Before I can move away, his hand catches my wrist—not restraining, just... connecting. The touch stops me mid-step.

When I look up, his eyes are on mine, storm-gray and intense, and for a breath the mountain falls away. There's heat there, unmistakable, and something else—recognition, maybe, like he's seeing past my walls to the woman underneath.

I should pull away. Should maintain distance, professionalism, all the walls I've built.

But I don't.

For three heartbeats, we stand there, close enough that I can feel the warmth radiating off him, can see the flecks of darkergray in his eyes, can feel my pulse kick up in response to whatever this reaction might be.

Then he releases me, stepping back, and the mountain rushes back in around us—cold air, pine scent, the mission waiting below.

"Five minutes," he says, voice rougher than before. "Agreed." Morrison unslings his pack and pulls out a radio. "I'll call for the helicopter, have them ready to go the second we hit the trailhead."

I roll up the bivvy, everything finding its place in my pack through muscle memory that doesn't need conscious thought. Freeze-dried food, water filtration system, first aid kit, rope, knife, fire starter, and spare clothing. The Sig goes into a holster that clips to my pack's hip belt for easy access. Everything else gets left—the fire ring, the memories, the attempt at peace that failed before it started.

Morrison is talking quietly into his radio, confirming extraction and updating someone named CJ on the situation. I catch fragments: "Subject located... cooperative... possible hostile surveillance... ETA two hours."

Subject. That's me.

Back in the world where I'm not Caro, who guides hikers through beautiful country, but Carolina Sutton, who designs devices that kill and might be able to stop someone from doing it again.

I shoulder my pack, the weight familiar and grounding. Morrison ends his call and turns to me, and for a moment we just look at each other. Two people shaped by violence and carrying ghosts, about to walk into more violence together. There's an understanding in his eyes that I wasn't expecting, something that says he knows the cost of what he's asking and respects that I'm paying it anyway.

"Ready?" he asks.

No. I'll never be ready. But being ready doesn't matter when the clock is ticking.

"Yeah." I do a final scan of the camp, making sure I haven't left anything that matters. The raven is back in its tree, watching us with those intelligent eyes. "Let's move. Stay sharp—if Greer knows where I go, his people might have found my camp the same way you did."

Morrison's expression sharpens, hand dropping casually closer to his weapon. "You take point. You know this terrain better than I do. I'll watch our six."

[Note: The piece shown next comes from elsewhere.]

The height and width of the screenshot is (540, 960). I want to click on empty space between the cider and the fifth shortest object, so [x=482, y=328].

It's the right call, trusting my expertise in my domain, and I respect him for making it without ego. I start down the trail at a pace that's fast but sustainable, picking the route that gives us cover and good sight lines. Behind me, Morrison moves quietly for someone his size, and I can feel his presence like a physical thing—protective without being oppressive, alert without radiating paranoia.

The sun climbs higher as we descend, heat building despite the elevation. Sweat soaks into my shirt, and my legs settle into the rhythm of long-distance hiking that I can maintain for hours. My mind tries to wander toward what's waiting at the bottom of this mountain—FBI briefings, device schematics, Greer's smug face in some interrogation room—but I force it back to the present.